You may have noticed that the majority of consumer contracts and consumer terms of service documents now require arbitration to resolve disputes. These are in almost every contract or terms of service you sign like when you take out a credit card, buy a new washer or open a new bank account. Arbitration is now included in most telco and ISP terms of service that customers must sign before buying a new service.
Arbitration is a process that has been used in the business world and in the telecom world for many years. With arbitration two parties in a contract submit their dispute to one or more impartial persons for a final and binding decision, known as an award. These awards are made in writing and are generally final and binding on the parties in the case. Most contracts between carriers use arbitration because it’s a faster and less costly way for two carriers to resolve a dispute. Arbitration works well between companies that voluntarily agree to abide by a decision made by an arbitrator. Disputes are resolved more quickly than with a normal law suit and since it’s binding the two sides can move forward without having to worry about appeals.
But forcing arbitration on consumers when they buy products or services is a very different situation because the two parties are not equal. Consumers are forced to agree to binding arbitration by checking a box on a computer screen or in signing a receipt to accept a product. This is a very different relationship than one between two commercial companies since the consumer has limited rights to start with and the agreements people must sign constrict their rights even more.
Commissioner Mignon Clyburn has taken the position that forced arbitration is bad for consumers. There is also a movement in Congress with a bill proposed by Patrick Leahy and Al Franken to end the practice. They all argue that the arbitration process is heavily biased in favor of the big companies, like ISPs, that force arbitration.
And they are right. An individual consumer of broadband or cable service isn’t going to invoke a very costly arbitration process to resolve a billing dispute. It’s hard to imagine that would ever happen. And so the practical impact of forced arbitration is that big companies can overbill or abuse customers with no fear of having to make things right.
In the telephone world consumers used to be protected by tariffs that were on file with regulators. Those tariffs contained a lot of rules about how customer complaints would be resolved. For the most part the rules were not too heavily biased in either direction, and so the mere presence of the rules generally meant that a customer could reach an agreement with a telco over a dispute without having to go to a higher level. But if necessary the customer could complain to the state regulatory Commission. Most states had a few hundred such complaints per year and these generally led to a forced conversation between the telco and the customer to reach a resolution.
But tariffs are largely gone. Some, but not all, cable franchises have created rules to provide some consumer protection. And there is nothing like a tariff for broadband products.
The main reason large ISPs are using forced arbitration is not so that they don’t have to adjust customers’ bills. The arbitration provision makes it much harder to bring a class action lawsuit against a carrier for harming many customers. You can like or hate class action lawsuits. There certainly have been abuses in this area with unscrupulous lawyers filing such suits in the hope of reaching a settlement. But there are also many cases where these suits were the only way to get large companies to stop deceptive billing practices or other ways of ripping off customers.

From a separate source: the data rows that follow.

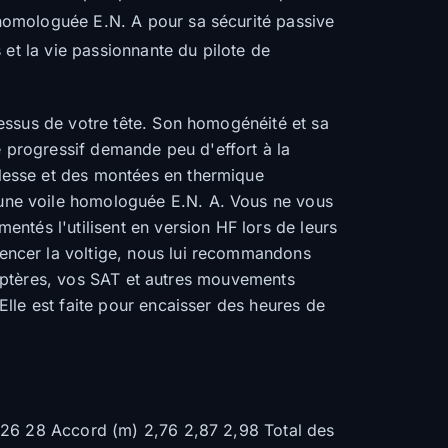
homologuée E.N. A pour sa sécurité passive
 et la vie passionnante du pilote de
dessus de votre tête. Son homogénéité et sa
e progressif demande peu d'effort à la
lesse et des montées en thermique
ne voile homologuée E.N. A. Vous ne vous
ntés l'utilisent en version HF lors de leurs
encer la voltige, nous lui recommandons
icoptères, vos SAT et autres mouvements
lle est faite pour encaisser des heures de
 26 28 Accord (m) 2,76 2,87 2,98 Total des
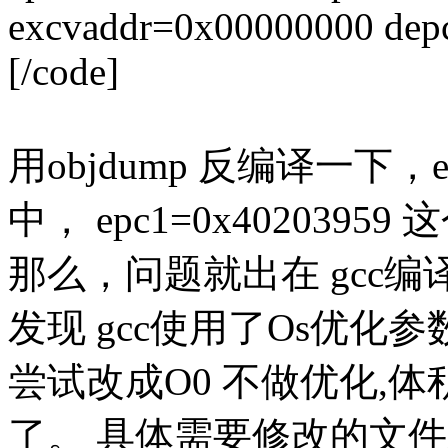
excvaddr=0x00000000 de
[/code]
用objdump 反编译一下
中， epc1=0x40203
那么，问题就出在 gcc
发现 gcc使用了Os优化
尝试改成O0 不做优化,
了。 具体需要修改的文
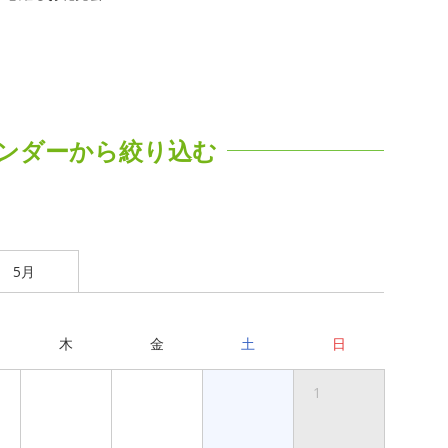
ンダーから絞り込む
5月
木
金
土
日
1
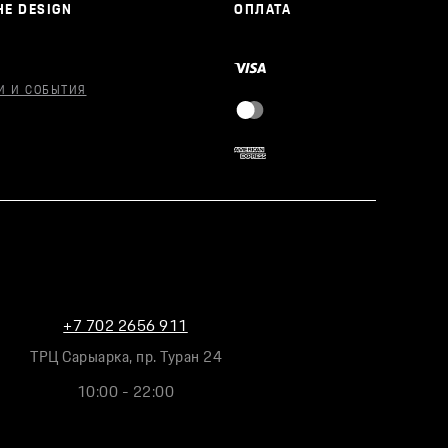
E DESIGN
ОПЛАТА
И И СОБЫТИЯ
+7 702 2656 911
ТРЦ Сарыарка, пр. Туран 24
10:00 - 22:00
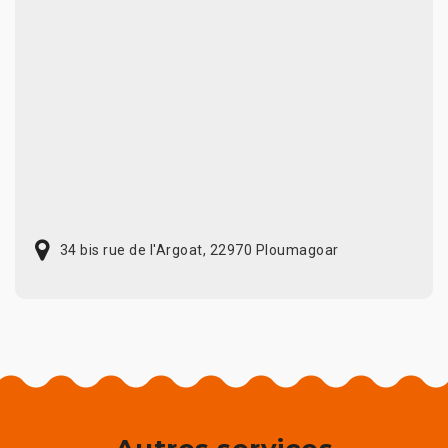
34 bis rue de l'Argoat, 22970 Ploumagoar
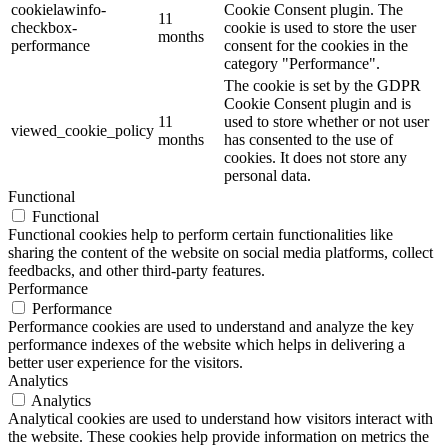
cookielawinfo-
Cookie Consent plugin. The
11
checkbox-
cookie is used to store the user
months
performance
consent for the cookies in the
category "Performance".
The cookie is set by the GDPR
Cookie Consent plugin and is
11
used to store whether or not user
viewed_cookie_policy
months
has consented to the use of
cookies. It does not store any
personal data.
Functional
Functional
Functional cookies help to perform certain functionalities like
sharing the content of the website on social media platforms, collect
feedbacks, and other third-party features.
Performance
Performance
Performance cookies are used to understand and analyze the key
performance indexes of the website which helps in delivering a
better user experience for the visitors.
Analytics
Analytics
Analytical cookies are used to understand how visitors interact with
the website. These cookies help provide information on metrics the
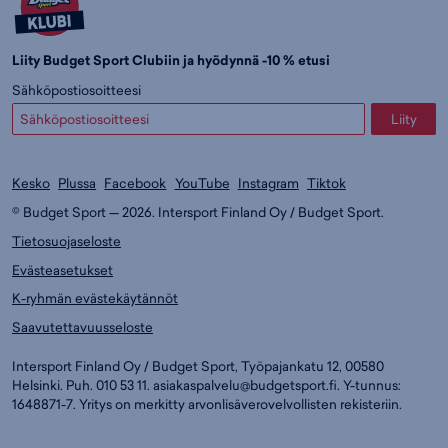
Liity Budget Sport Clubiin ja hyödynnä -10 % etusi
Sähköpostiosoitteesi
Liity
Kesko
Plussa
Facebook
YouTube
Instagram
Tiktok
© Budget Sport — 2026. Intersport Finland Oy / Budget Sport.
Tietosuojaseloste
Evästeasetukset
K-ryhmän evästekäytännöt
Saavutettavuusseloste
Intersport Finland Oy / Budget Sport, Työpajankatu 12, 00580
Helsinki. Puh. 010 53 11.
asiakaspalvelu@budgetsport.fi
. Y-tunnus:
1648871-7. Yritys on merkitty arvonlisäverovelvollisten rekisteriin.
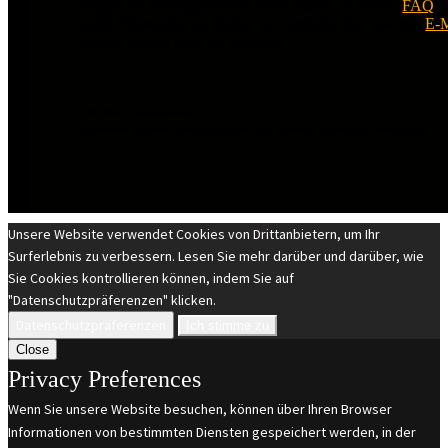
Fragen zu Tuninghunters? Schau zuerst in unsere
FAQ
.
nichts Passendes zu finden ist, erreichst Du uns per
E-M
melden uns so bald wie möglich.
© EST 20XIII Tuninghunters.com
DIE MARKEN GEHÖREN IHREN JEWEILIGEN EIGENTÜMERN. ALLE RECHTE VORBEHALTEN.
Unsere Website verwendet Cookies von Drittanbietern, um Ihr
Surferlebnis zu verbessern. Lesen Sie mehr darüber und darüber, wie
Sie Cookies kontrollieren können, indem Sie auf
"Datenschutzpräferenzen" klicken.
Datenschutzpräferenzen
Ich stimme zu
Close
Privacy Preferences
Wenn Sie unsere Website besuchen, können über Ihren Browser
Informationen von bestimmten Diensten gespeichert werden, in der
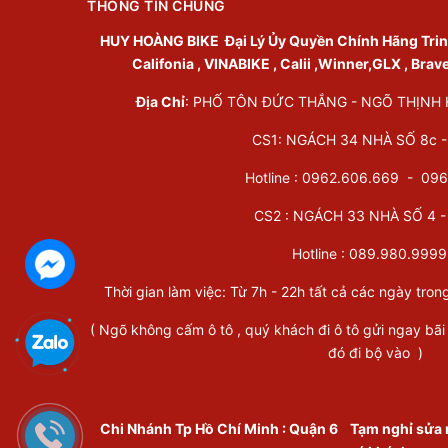
THÔNG TIN CHUNG
HUY HOÀNG BIKE
Đại Lý Ủy Quyền Chính Hãng Trinx 
Califonia , VINABIKE , Calii ,Winner,GLX , Brav
Địa Chỉ
: PHỐ TÔN ĐỨC THẮNG - NGÕ THỊNH HÀ
CS1: NGÁCH 34 NHÀ SỐ 8c - 
Hotline : 0962.606.669 -
096
CS2 : NGÁCH 33 NHÀ SỐ 4 - 
Hotline :
089.980.9999
Thời gian làm việc: Từ 7h - 22h tất cả các ngày tron
( Ngõ không cấm ô tô , quý khách đi ô tô gửi ngay bãi
đó đi bộ vào )
Chi Nhánh Tp Hồ Chí Minh
:
Quận 6
Tạm nghỉ sửa 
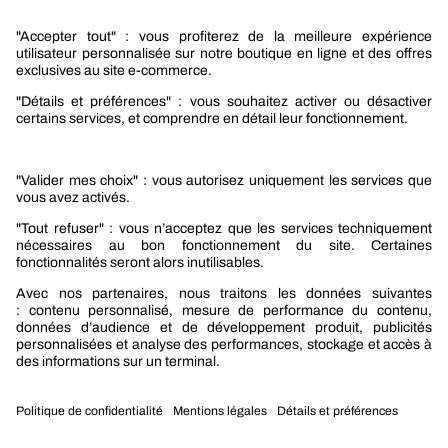
Nos produits
Sélection produits automobile
Sélection produits bâtiment
Produits Berner Industry Services
Promotions
Nouveautés mobilité
Nouveautés construction
CARRIÈRES
NOTRE OFFRE
Entre vous et nous
Nous contacter
Tél. : 09 74 19 59 59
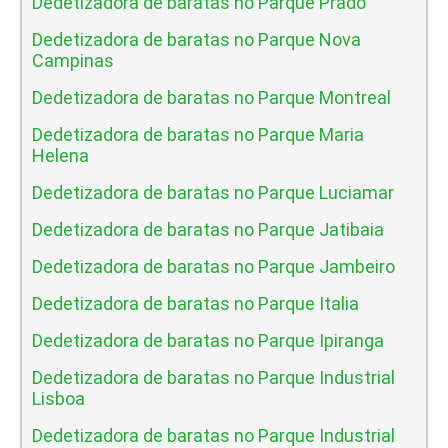
Dedetizadora de baratas no Parque Prado
Dedetizadora de baratas no Parque Nova
Campinas
Dedetizadora de baratas no Parque Montreal
Dedetizadora de baratas no Parque Maria
Helena
Dedetizadora de baratas no Parque Luciamar
Dedetizadora de baratas no Parque Jatibaia
Dedetizadora de baratas no Parque Jambeiro
Dedetizadora de baratas no Parque Italia
Dedetizadora de baratas no Parque Ipiranga
Dedetizadora de baratas no Parque Industrial
Lisboa
Dedetizadora de baratas no Parque Industrial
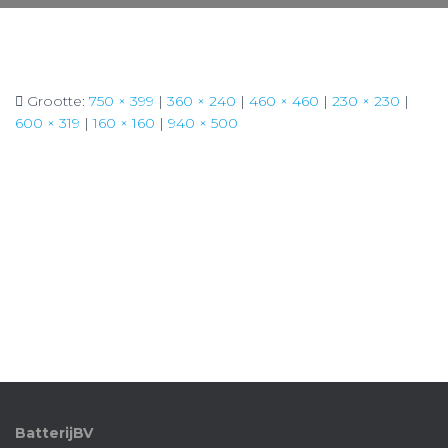
Grootte:
750 × 399
|
360 × 240
|
460 × 460
|
230 × 230
|
600 × 319
|
160 × 160
|
940 × 500
BatterijBV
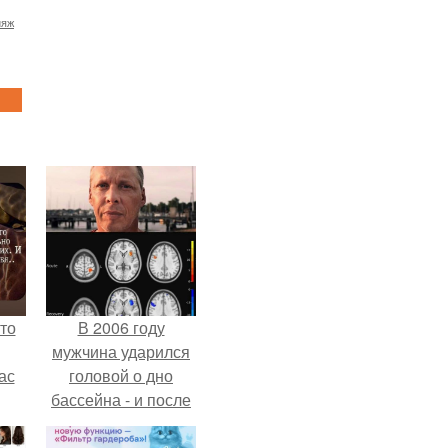
ияж
то
В 2006 году
мужчина ударился
ас
головой о дно
бассейна - и после
ние
этого его жизнь
а,
изменилась самым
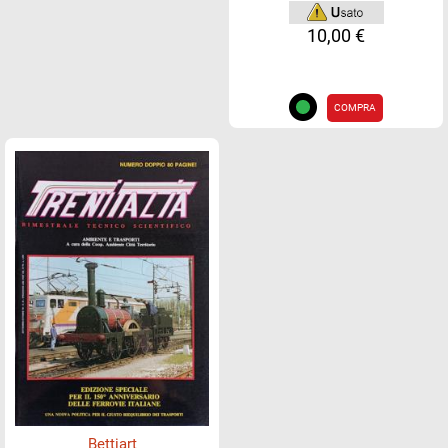
10,00 €
COMPRA
Bettiart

What I find most interesting about Commissioner Clyburn’s position is that perhaps the FCC is now in the process of doing something about forced arbitration for telco products. There are other government agencies ranging from the Department of Education, the Department of Defense, and the Consumer Financial Protection Bureau that are trying to crack down on the practice.
It’s possible that Title II regulation gives the FCC the authority to address the issue. I’m no lawyer and I have no idea if Title II regulation gives the FCC that power. But in the past, the protections built into tariffs largely flowed downhill to the states due to the FCC’s position on customer rights, and that authority stemmed from Title II regulation of telephone service.
I think small ISPs ought to look to see if your customer terms of service contain forced arbitration. I would bet that many do, because it’s common for small companies to copy the terms of service from some larger company. If you have such a clause you ought to consider the message it gives to your customers. It says that they are basically powerless to sue you over a dispute. That may sound like a good thing, but then also ask how many times customers have actually sued you over one of your consumer products. Chances are that it’s zero. The fact is that small companies find ways to resolve issues with customers while big companies do not. Removing forced arbitration from customer contracts is more customer friendly and that is probably in your best interest. Also, if the FCC makes this mandatory you want to be able to say to your customers that you were ahead of the curve and do not require forced arbitration.